(Page-level text extractions)
+ + +
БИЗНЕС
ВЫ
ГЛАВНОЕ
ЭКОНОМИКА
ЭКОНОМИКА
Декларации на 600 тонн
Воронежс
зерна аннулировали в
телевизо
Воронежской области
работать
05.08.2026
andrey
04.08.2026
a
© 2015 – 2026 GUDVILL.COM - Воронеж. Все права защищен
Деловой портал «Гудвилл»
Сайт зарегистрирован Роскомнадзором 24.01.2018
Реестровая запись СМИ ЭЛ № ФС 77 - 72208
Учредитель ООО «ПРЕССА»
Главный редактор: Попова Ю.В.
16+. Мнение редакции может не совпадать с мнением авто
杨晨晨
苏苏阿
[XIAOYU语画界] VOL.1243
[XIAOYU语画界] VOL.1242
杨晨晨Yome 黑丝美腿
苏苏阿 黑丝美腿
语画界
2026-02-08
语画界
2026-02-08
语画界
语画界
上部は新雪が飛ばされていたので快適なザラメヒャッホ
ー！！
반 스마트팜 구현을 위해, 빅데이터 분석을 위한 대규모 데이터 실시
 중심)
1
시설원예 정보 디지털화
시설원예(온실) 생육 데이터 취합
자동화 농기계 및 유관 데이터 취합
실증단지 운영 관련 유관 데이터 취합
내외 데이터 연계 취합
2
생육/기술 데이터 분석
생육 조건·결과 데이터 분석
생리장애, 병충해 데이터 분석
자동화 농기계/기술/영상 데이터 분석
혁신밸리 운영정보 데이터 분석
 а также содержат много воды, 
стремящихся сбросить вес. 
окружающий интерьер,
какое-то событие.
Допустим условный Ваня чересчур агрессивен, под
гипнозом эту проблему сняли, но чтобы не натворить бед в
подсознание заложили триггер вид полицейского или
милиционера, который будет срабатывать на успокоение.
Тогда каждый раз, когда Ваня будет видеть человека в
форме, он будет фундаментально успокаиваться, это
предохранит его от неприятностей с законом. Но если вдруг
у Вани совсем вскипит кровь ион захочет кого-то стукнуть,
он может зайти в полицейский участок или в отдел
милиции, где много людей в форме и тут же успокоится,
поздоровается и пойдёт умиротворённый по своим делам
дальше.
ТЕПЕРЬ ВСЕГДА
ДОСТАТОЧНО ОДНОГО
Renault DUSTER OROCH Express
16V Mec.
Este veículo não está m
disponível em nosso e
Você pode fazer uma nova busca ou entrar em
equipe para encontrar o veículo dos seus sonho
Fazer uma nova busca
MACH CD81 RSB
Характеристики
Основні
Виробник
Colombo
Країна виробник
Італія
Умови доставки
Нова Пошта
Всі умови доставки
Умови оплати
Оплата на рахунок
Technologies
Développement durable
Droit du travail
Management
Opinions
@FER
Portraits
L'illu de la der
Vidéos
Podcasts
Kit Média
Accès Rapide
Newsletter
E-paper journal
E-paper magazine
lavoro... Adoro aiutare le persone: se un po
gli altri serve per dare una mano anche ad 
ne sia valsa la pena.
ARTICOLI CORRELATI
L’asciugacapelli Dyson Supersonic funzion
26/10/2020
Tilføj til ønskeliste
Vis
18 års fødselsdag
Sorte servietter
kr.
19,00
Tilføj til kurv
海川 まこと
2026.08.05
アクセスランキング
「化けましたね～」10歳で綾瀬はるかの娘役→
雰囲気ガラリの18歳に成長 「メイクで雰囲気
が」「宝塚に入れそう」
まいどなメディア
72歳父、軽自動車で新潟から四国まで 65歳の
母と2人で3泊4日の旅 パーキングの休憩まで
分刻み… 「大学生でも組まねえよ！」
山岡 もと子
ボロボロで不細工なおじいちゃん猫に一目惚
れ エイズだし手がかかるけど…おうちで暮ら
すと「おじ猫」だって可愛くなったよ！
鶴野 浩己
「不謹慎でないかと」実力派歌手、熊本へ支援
+ + +
TASK GOAL » Write the entries out again exactly.

OUTPUT BELOW »
БИЗНЕС
ВЫ
ГЛАВНОЕ
ЭКОНОМИКА
ЭКОНОМИКА
Декларации на 600 тонн
Воронежс
зерна аннулировали в
телевизо
Воронежской области
работать
05.08.2026
andrey
04.08.2026
a
© 2015 – 2026 GUDVILL.COM - Воронеж. Все права защищен
Деловой портал «Гудвилл»
Сайт зарегистрирован Роскомнадзором 24.01.2018
Реестровая запись СМИ ЭЛ № ФС 77 - 72208
Учредитель ООО «ПРЕССА»
Главный редактор: Попова Ю.В.
16+. Мнение редакции может не совпадать с мнением авто
杨晨晨
苏苏阿
[XIAOYU语画界] VOL.1243
[XIAOYU语画界] VOL.1242
杨晨晨Yome 黑丝美腿
苏苏阿 黑丝美腿
语画界
2026-02-08
语画界
2026-02-08
语画界
语画界
上部は新雪が飛ばされていたので快適なザラメヒャッホ
ー！！
반 스마트팜 구현을 위해, 빅데이터 분석을 위한 대규모 데이터 실시
 중심)
1
시설원예 정보 디지털화
시설원예(온실) 생육 데이터 취합
자동화 농기계 및 유관 데이터 취합
실증단지 운영 관련 유관 데이터 취합
내외 데이터 연계 취합
2
생육/기술 데이터 분석
생육 조건·결과 데이터 분석
생리장애, 병충해 데이터 분석
자동화 농기계/기술/영상 데이터 분석
혁신밸리 운영정보 데이터 분석
 а также содержат много воды, 
стремящихся сбросить вес. 
окружающий интерьер,
какое-то событие.
Допустим условный Ваня чересчур агрессивен, под
гипнозом эту проблему сняли, но чтобы не натворить бед в
подсознание заложили триггер вид полицейского или
милиционера, который будет срабатывать на успокоение.
Тогда каждый раз, когда Ваня будет видеть человека в
форме, он будет фундаментально успокаиваться, это
предохранит его от неприятностей с законом. Но если вдруг
у Вани совсем вскипит кровь ион захочет кого-то стукнуть,
он может зайти в полицейский участок или в отдел
милиции, где много людей в форме и тут же успокоится,
поздоровается и пойдёт умиротворённый по своим делам
дальше.
ТЕПЕРЬ ВСЕГДА
ДОСТАТОЧНО ОДНОГО
Renault DUSTER OROCH Express
16V Mec.
Este veículo não está m
disponível em nosso e
Você pode fazer uma nova busca ou entrar em
equipe para encontrar o veículo dos seus sonho
Fazer uma nova busca
MACH CD81 RSB
Характеристики
Основні
Виробник
Colombo
Країна виробник
Італія
Умови доставки
Нова Пошта
Всі умови доставки
Умови оплати
Оплата на рахунок
Technologies
Développement durable
Droit du travail
Management
Opinions
@FER
Portraits
L'illu de la der
Vidéos
Podcasts
Kit Média
Accès Rapide
Newsletter
E-paper journal
E-paper magazine
lavoro... Adoro aiutare le persone: se un po
gli altri serve per dare una mano anche ad 
ne sia valsa la pena.
ARTICOLI CORRELATI
L’asciugacapelli Dyson Supersonic funzion
26/10/2020
Tilføj til ønskeliste
Vis
18 års fødselsdag
Sorte servietter
kr.
19,00
Tilføj til kurv
海川 まこと
2026.08.05
アクセスランキング
「化けましたね～」10歳で綾瀬はるかの娘役→
雰囲気ガラリの18歳に成長 「メイクで雰囲気
が」「宝塚に入れそう」
まいどなメディア
72歳父、軽自動車で新潟から四国まで 65歳の
母と2人で3泊4日の旅 パーキングの休憩まで
分刻み… 「大学生でも組まねえよ！」
山岡 もと子
ボロボロで不細工なおじいちゃん猫に一目惚
れ エイズだし手がかかるけど…おうちで暮ら
すと「おじ猫」だって可愛くなったよ！
鶴野 浩己
「不謹慎でないかと」実力派歌手、熊本へ支援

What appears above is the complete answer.